What to produce: The answer is the full listing restated exactly, without any pictures.

Study material:
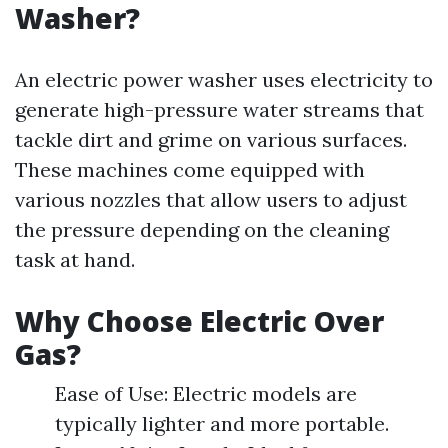
Washer?
An electric power washer uses electricity to
generate high-pressure water streams that
tackle dirt and grime on various surfaces.
These machines come equipped with
various nozzles that allow users to adjust
the pressure depending on the cleaning
task at hand.
Why Choose Electric Over
Gas?
Ease of Use: Electric models are
typically lighter and more portable.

Result of this task:
Washer?
An electric power washer uses electricity to
generate high-pressure water streams that
tackle dirt and grime on various surfaces.
These machines come equipped with
various nozzles that allow users to adjust
the pressure depending on the cleaning
task at hand.
Why Choose Electric Over
Gas?
Ease of Use: Electric models are
typically lighter and more portable.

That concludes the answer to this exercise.